▶ **Prompt**: In the listing below, count each line that contains "énergétique". The reply is that count and nothing else.
+ + + + +
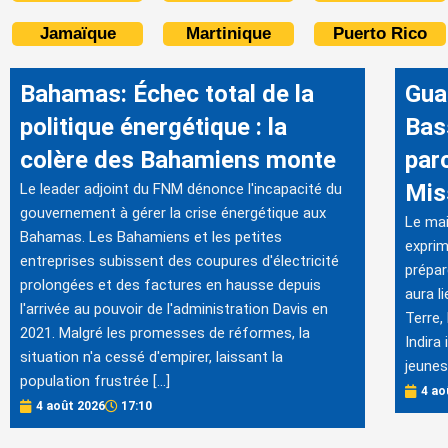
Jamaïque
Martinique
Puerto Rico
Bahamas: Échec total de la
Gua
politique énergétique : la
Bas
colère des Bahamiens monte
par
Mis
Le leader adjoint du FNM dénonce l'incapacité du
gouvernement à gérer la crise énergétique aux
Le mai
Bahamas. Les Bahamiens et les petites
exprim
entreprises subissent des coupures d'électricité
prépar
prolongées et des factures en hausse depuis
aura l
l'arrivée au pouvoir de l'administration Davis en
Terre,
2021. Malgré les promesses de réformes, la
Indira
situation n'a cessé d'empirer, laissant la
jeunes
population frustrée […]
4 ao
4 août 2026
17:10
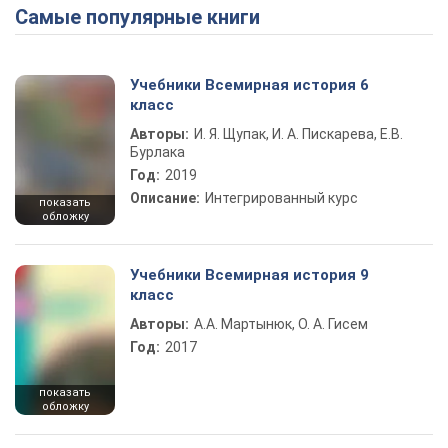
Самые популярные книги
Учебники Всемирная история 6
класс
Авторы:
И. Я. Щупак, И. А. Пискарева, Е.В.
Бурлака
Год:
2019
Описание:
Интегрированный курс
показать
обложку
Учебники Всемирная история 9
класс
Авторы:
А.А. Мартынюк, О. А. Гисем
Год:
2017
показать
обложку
+ + + + +
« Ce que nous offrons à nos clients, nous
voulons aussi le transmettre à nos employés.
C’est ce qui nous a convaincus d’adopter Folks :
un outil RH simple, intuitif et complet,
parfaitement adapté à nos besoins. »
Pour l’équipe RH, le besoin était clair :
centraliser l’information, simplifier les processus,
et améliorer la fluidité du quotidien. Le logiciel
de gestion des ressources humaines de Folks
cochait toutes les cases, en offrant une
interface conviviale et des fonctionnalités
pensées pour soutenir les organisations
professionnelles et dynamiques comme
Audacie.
+ + + + +
▶ **Reply**: 2